I didn't time them precisely, but roughly it feels like the Python implementation is about 2x as fast as the Haskell one. Perhaps I should't have said the Haskell code was "incredibly slow" in comparison, but since Haskell is statically typed I guess I just thought that it should've been much faster, and not slower than Python at all.


Solution

  • I'm kind of new to Haskell and tried making a scrabble solver.

    You can substantially improve things by using a better algorithm.

    Instead of testing every permutation of the input letters, if you sort them first you can make only one dictionary lookup and get all of the possible words (anagrams) which may be formed from them (using all of them).
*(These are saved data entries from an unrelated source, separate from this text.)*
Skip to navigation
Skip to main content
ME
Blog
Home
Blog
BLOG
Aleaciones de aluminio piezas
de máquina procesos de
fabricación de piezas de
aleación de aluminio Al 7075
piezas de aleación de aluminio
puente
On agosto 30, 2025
    Here is code which creates that dictionary as a Data.Map. There is a start-up cost to creating the Map, but after the first query subsequent lookups are very fast.

    import Data.List
    import qualified Data.Map.Strict as Map
    import Control.Monad
    import System.IO
    
    main = do
      contents <- readFile "words"
      let pairs = [ (sort w, [w]) | w <- words contents ]
          dict = foldl' (\m (k,v) -> Map.insertWith (++) k v m) Map.empty pairs
          -- dict = foldr (\(k,v) m -> Map.insertWith (++) k v m) Map.empty pairs
      forever $ do
        putStr "Enter letters: " >> hFlush stdout
        letters <- getLine
        case Map.lookup (sort letters) dict of
          Nothing -> putStrLn "No words."
          Just ws -> putStrLn $ "Words: " ++ show ws
    

    Map creation time for a word file of 236K words (2.5 MB) is about 4-5 seconds. Better performance is likely possible by using ByteStrings or Text instead of Strings.

    Some good letter combinations to try:

    steer rat tuna lapse groan neat
    

    Note: Using GHC 7.10.2 I found this code performed the best without compiling with -O2.